I call this theological reductionism.
This is actually part of several religious paradigms. Perhaps the biggest religion to express similar ideas is Christianity, with the holy trinity, but Christianity does not refer to the aspects of God as Gods, as it goes against the idea of a monotheistic theology, but it is Hinduism that most makes use of this concept with many theologies expressing the notion that all the Devas/Gods are aspect of a greater being, of a greater reality.
The Greeks too had a similar concept, though the Greeks did not reduce their deities to a singularity, instead they accepted the idea that Gods appeared to different people in different ways, and they used epithets (titles) to make these distinctions.
So, what does it mean for Athena to be seen this way? Does it mean Athena does not exist? That Athena is just an aspect of Zeus?
Well, no!
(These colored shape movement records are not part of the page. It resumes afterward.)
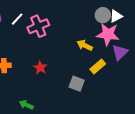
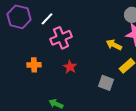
pink cross: (38, 26) -> (61, 38), moved

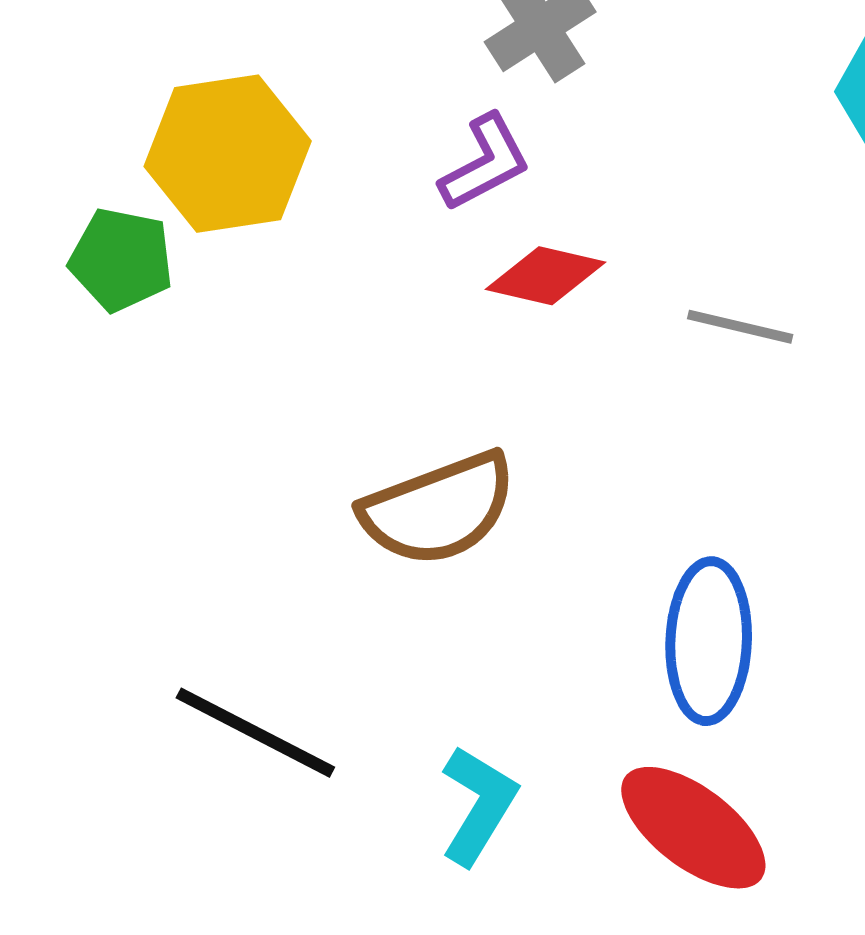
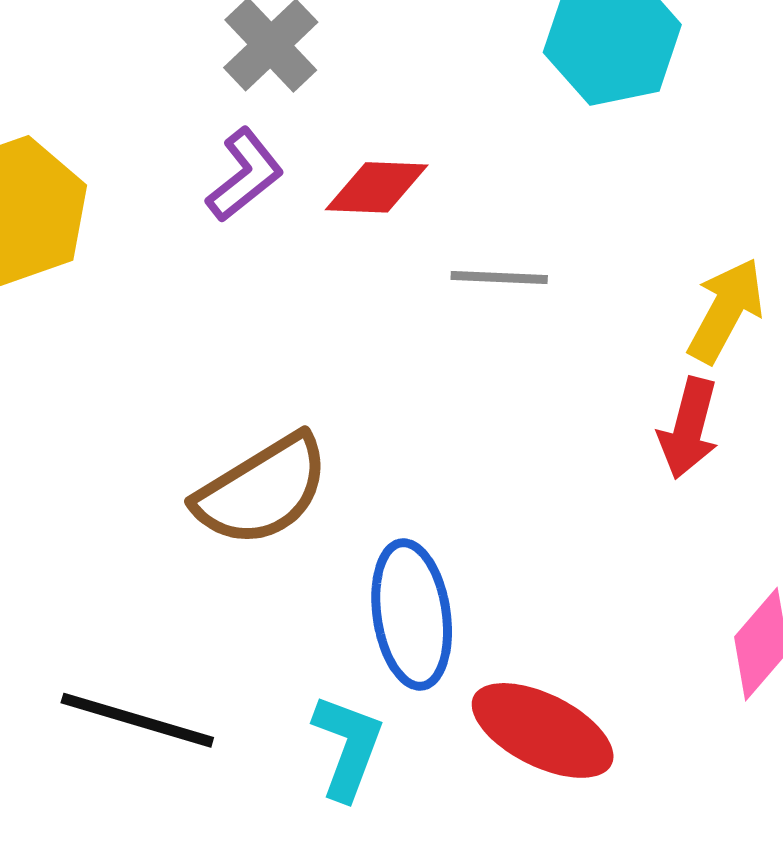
red diamond: (546, 276) -> (377, 187), moved
blue ellipse: (709, 641) -> (412, 614), moved

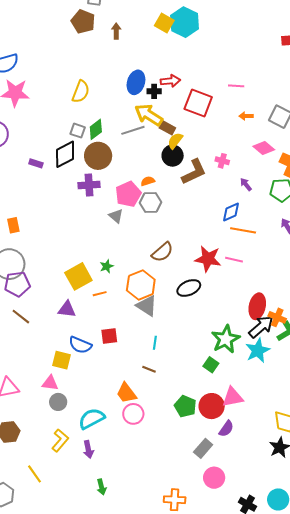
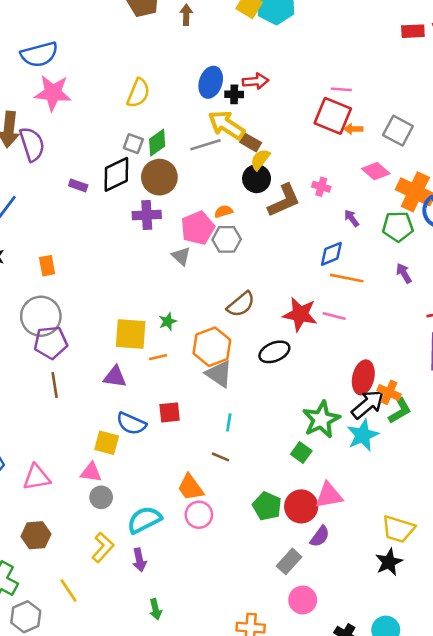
red square: (198, 103) -> (333, 116), moved
yellow square: (78, 276) -> (131, 334), turned 32
brown line: (21, 317) -> (55, 385), turned 42

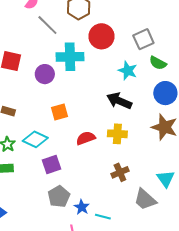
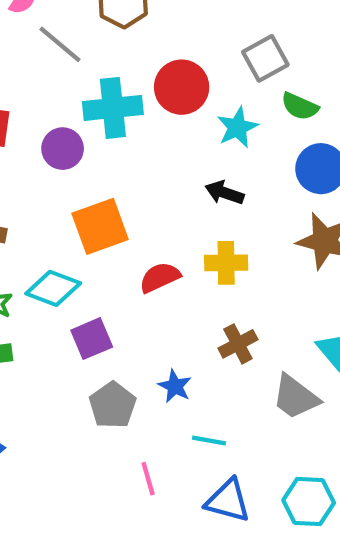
red circle: (101, 36) -> (182, 87), moved
cyan star: (128, 71) -> (237, 127), turned 30
black arrow: (119, 101) -> (224, 193), size x0.7
orange square: (60, 112) -> (100, 226), size x1.5
blue star: (82, 207) -> (175, 386), moved

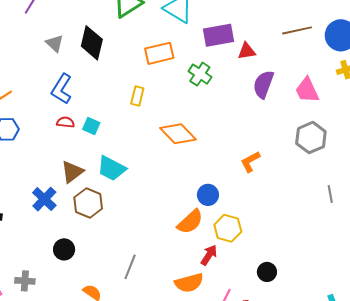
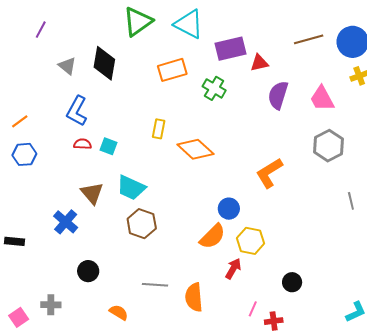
yellow rectangle: (137, 96) -> (159, 129), moved
orange L-shape: (250, 162) -> (269, 173), size x1.4
brown triangle: (72, 172) -> (92, 193), turned -30
brown hexagon: (88, 203) -> (142, 224), moved
gray line: (130, 267) -> (155, 285), turned 75
orange semicircle: (189, 283) -> (194, 297), moved, turned 104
See, the cults of the Gods are fractured, always have been, and even in the most monotheistic of religions, there is fracture and difference in interpretation, so it is not odd at all that some people, especially people not vested in the Gods as the sources of veneration, like scholars, to see the Gods in these ways especially considering that the worshippers of these Gods themselves have trouble agreeing on the theological realities of the Gods themselves.
It is also not at all odd that a God like Zeus would have manifestations that would seem like other Gods, and when I try to explain such things, I think of them differently. I tend to think of these manifestations as angeloi (the word means angels) and so I can categorize these small aspects so as to not cause internal confusion.
Zeus is the greatest of the Pan Hellenic Gods. He was worshipped all over the Greek speaking lands, and more so, as the indo-european sky father, very similar deities were worshipped by peoples all over the North Mediterranean. Even among the Semitic people, the Sky Father was a powerful force, one which we see even today in Allah and Yahweh, and as such he was worshipped and given cult all over the land, and in these different lands he was given different titles which went along with the cultural values of the people who offered worship.
But all of these different cults, even those that were Greek, had their own ways of seeing the God, and even in a city, different tribes and families could have slightly different ways of seeing him. This leads us to how, for example, the Goddess we know as Athena could have come to be seen as being born from the head of Zeus rather than being born of the land, as one might imagine her to be given a more indigenous myth.
When the tribes of Indo-Europeans, with their Sky God, migrated into greece, slowly supplanting the local culture with a version of their own, one in which the two cultures blended, the Sky God we know as Zeus supplanted the local deities, one imagines they were mostly Goddesses, and in most cases, it was said that Zeus married them, but Athena is a special case, because even as Athens slowly grew, the people of that land were not likely to accept her as wife of Zeus. Maybe they saw her as a maiden, or maybe their local culture was too entrenched and they could not see her as being married to the God of foreigners, whatever the case, she developed not into the wife, mistress, or victim of Zeus, but into his daughter, and even then, she was seen as having been born of him directly rather than from her mother, Metis.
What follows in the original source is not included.